Honestly, I’ve hit several problems using localStorage in Deno: first in compiled executables and now Deno Deploy.

andrew-pyle avatar Oct 18 '21 03:10 andrew-pyle

@andrew-pyle Yes, they are intentionally not supported: a global KV store would be cool, but localStorage specifically would not work because it is a synchronous API. We have plans for APIs to do storage, but no ETA.

lucacasonato avatar Oct 18 '21 07:10 lucacasonato

@lucacasonato I'm not sure this is the next place to bring it up but I could see localStorage working well in Deno Deploy. Each region has its own storage and just like in a browser it is synchronous and under the hood the browser is persisting it to disk but what is in memory is consistent and encapsulates that fact. I think the Cache API could be implemented and work the same (separate instance per region). If a multi-region app needs to sync data across regions then I see various strategies that could be used. e.g. Have the regions pick a main region to all write to via BroadcastChannel. I think making region isolates work like workers in separate browsers the can communicate with one another can make things simple yet powerful. My 2 cents.
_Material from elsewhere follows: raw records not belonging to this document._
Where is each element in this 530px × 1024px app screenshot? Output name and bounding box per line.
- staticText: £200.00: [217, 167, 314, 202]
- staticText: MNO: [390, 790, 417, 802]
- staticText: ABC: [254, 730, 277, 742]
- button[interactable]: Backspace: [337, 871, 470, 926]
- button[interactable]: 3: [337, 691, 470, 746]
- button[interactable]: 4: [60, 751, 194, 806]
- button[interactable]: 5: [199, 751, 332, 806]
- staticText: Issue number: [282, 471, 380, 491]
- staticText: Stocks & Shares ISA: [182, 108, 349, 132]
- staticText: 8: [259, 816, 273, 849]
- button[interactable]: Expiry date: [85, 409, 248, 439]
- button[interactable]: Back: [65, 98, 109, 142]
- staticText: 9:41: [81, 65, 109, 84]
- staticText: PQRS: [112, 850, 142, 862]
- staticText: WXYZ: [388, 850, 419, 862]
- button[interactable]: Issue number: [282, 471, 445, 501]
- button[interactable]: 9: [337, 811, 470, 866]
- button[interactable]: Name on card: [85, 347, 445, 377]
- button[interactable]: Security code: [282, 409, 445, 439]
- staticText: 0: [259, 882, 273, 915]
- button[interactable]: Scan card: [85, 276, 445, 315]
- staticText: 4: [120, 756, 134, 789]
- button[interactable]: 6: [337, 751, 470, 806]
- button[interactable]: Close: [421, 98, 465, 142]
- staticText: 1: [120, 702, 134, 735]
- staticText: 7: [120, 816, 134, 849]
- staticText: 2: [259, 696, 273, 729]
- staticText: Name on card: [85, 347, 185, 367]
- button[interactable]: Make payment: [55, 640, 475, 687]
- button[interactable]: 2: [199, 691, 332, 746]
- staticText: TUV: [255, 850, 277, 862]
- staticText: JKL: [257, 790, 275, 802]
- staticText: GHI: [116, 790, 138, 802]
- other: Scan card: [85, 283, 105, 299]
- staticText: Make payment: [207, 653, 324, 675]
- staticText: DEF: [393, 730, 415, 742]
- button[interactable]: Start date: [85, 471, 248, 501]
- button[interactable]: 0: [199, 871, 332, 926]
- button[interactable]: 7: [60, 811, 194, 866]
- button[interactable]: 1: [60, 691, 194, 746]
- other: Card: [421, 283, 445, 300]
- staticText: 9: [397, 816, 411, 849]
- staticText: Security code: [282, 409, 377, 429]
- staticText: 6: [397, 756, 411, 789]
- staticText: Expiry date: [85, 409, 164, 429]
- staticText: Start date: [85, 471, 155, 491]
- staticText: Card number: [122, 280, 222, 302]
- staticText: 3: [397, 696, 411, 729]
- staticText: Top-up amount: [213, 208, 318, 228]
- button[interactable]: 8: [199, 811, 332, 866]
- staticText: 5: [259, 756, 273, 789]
mfulton26 avatar Jan 29 '22 04:01 mfulton26

I used to think I wanted IndexedDB in Deno. I'm not crazy about its API but WebSQL is no more and there hasn't been other options.

One newer option though is the File System API, specifically the Origin Private File System which gives an origin an isolated space to create files. Implementing it wouldn't even require the entire File System API. Arbitrary disk access isn't desirable in Deno Deploy but I think origin private file system would be.

iOS 15 ships it and I think it will come to Android here in not too long (not full File System API but just the origin private FS, see https://bugs.chromium.org/p/chromium/issues/detail?id=1352738#c2).

Chrome and Safari have shipped the FS API on desktops for awhile now.

I think this might make a great addition to Deno and Deno Deploy and would be much less complex than implementing IndexedDB.

mfulton26 avatar Aug 19 '22 01:08 mfulton26

Any update here ?

pierredewilde avatar Oct 31 '22 10:10 pierredewilde

Is there any news here?

thomas3577 avatar Dec 05 '22 20:12 thomas3577

Isn't this solved now with Deno KV ?

bobmoff avatar May 14 '23 09:05 bobmoff

Deno KV offers a well designed Storage API for persistence which also solves the questions from the initial posting. It's currently still in closed beta, but it seems we can close this, hoping it will become generally available soon.